Nanolithography is a common term for various techniques that enable manufacturing of nanoscopic structures. Loosely speaking, nanolithography is capable of "printing" features (lines, dots, etc.) with the size of only a few nanometers. One of the most popular methods is to use a high energy beam (electron, laser, ion, ...) as a writing tool that draws the pattern image onto the substrate. The substrate is covered with a thin film of polymer, called resist. The resist is modified by exposure to the beam, which subsequently enables the formation of the pattern shaped structure on the substrate at the end of the process.

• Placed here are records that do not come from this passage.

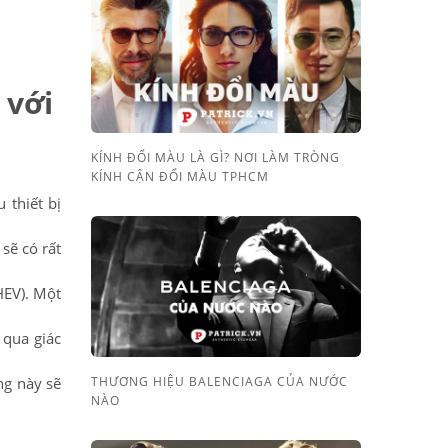
 với
KÍNH ĐỔI MÀU LÀ GÌ? NƠI LÀM TRÒNG
KÍNH CẬN ĐỔI MÀU TPHCM
 thiết bị
 sẽ có rất
HEV). Một
 qua giác
THƯƠNG HIỆU BALENCIAGA CỦA NƯỚC
ng này sẽ
NÀO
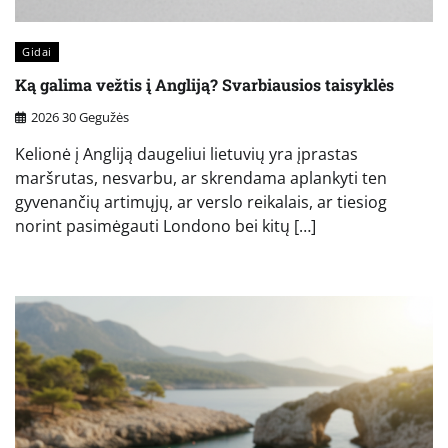
Gidai
Ką galima vežtis į Angliją? Svarbiausios taisyklės
2026 30 Gegužės
Kelionė į Angliją daugeliui lietuvių yra įprastas
maršrutas, nesvarbu, ar skrendama aplankyti ten
gyvenančių artimųjų, ar verslo reikalais, ar tiesiog
norint pasimėgauti Londono bei kitų […]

Nanolithography is typically used for fabrication of submicron electrodes, quantum electronic devices and circuits, but it is not limited to only this type of applications. It is an alternative to well established optical lithography widely used in semiconductor industry. The main difference is that in the case of nanolithography direct illumination without mask is used. Unfortunately this means much lower throughput, but the benefit is higher resolution and greater flexibility. This makes nanolithography particularly interesting for laboratories and research departments where small scale, low cost production and the ability to quickly adapt the pattern form is desired.

We fabricate high resolution submicron structures with the help of electron beam lithography (EBL) and with laser lithography. Performance of the latter does not match the EBL, as it is at the border of the micron range for now, but we hope to improve it with time. We perform it with laser direct imaging (LDI) system, which has been recently developed in Slovenian company LPKF Laser & Electronics. For the purposes of EBL we use converted scanning electron microscope (Jeol JSM-7600F) upgraded with accessory equipment for lithography (XENOS).